Work request: Transcribe the data in full and exactly, omitting any pictures.
START Listed records
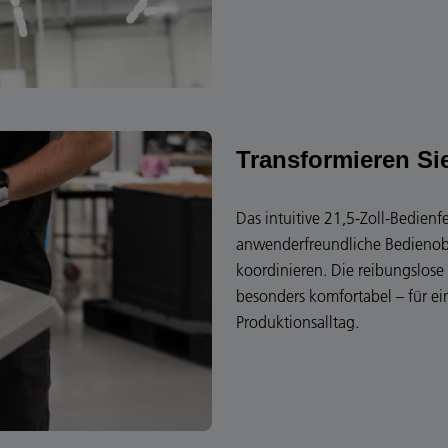
Transformieren S
Das intuitive 21,5-Zoll-Bedienfe
anwenderfreundliche Bedienob
koordinieren. Die reibungslos
besonders komfortabel – für e
Produktionsalltag.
END Listed records
Output:
Transformieren S
Das intuitive 21,5-Zoll-Bedienfe
anwenderfreundliche Bedienob
koordinieren. Die reibungslos
besonders komfortabel – für e
Produktionsalltag.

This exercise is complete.